Paul and James helped me. I got new strings tied on, and then the guys hoisted the poles and I put in the bolts. I then strung the twine to the posts in the ground, and guided the new vines over to the lines. A couple of them are already six feet tall! This warm weather has definitely been making an impression on them. As long as we get some rain, the harvest should be good enough for a batch or two of beer. As a back-up plan, we have a spigot nearby, so that I can give the hops a swig or two....they deserve that, right?

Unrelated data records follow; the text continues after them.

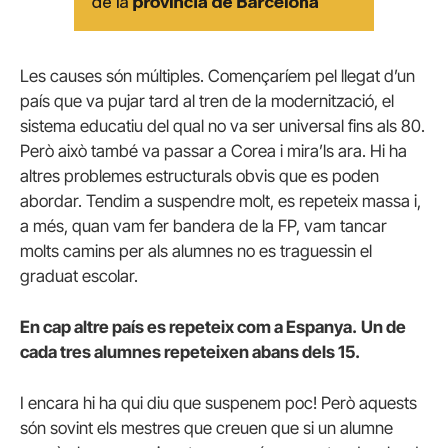
Les causes són múltiples. Començaríem pel llegat d’un
país que va pujar tard al tren de la modernització, el
sistema educatiu del qual no va ser universal fins als 80.
Però això també va passar a Corea i mira’ls ara. Hi ha
altres problemes estructurals obvis que es poden
abordar. Tendim a suspendre molt, es repeteix massa i,
a més, quan vam fer bandera de la FP, vam tancar
molts camins per als alumnes no es traguessin el
graduat escolar.
En cap altre país es repeteix com a Espanya.
Un de
cada tres alumnes repeteixen abans dels 15.
I encara hi ha qui diu que suspenem poc! Però aquests
són sovint els mestres que creuen que si un alumne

Many years ago, when our boys were much younger, Greg worked with them one fall to make a moose calling device. They went out by our powerline to test it out. Back then, Greg was growing hops under the line, as it was a great spot for full sun. The trellis system was a bit different---one twelve or so foot pole for each hop vine, again with a long piece of twine for the vine to grab. They tested out the moose call, but no one answered, so they came in for dinner. It wasn't until the next morning, when Greg was driving by, that he saw the result. Evidently a bull moose had indeed heard the call, and had come looking for what he thought was going to be a lovely lady. All he found was a big old trellis, and he got his antlers tangled in the line, to boot. Such disappointment. Greg could see that the top of the trellis had been snapped off, and that very determined (and angry?) tracks trailed down the hill, as the lonely moose ran off. At least now we know how to make a decent moose call if we ever go moose hunting again!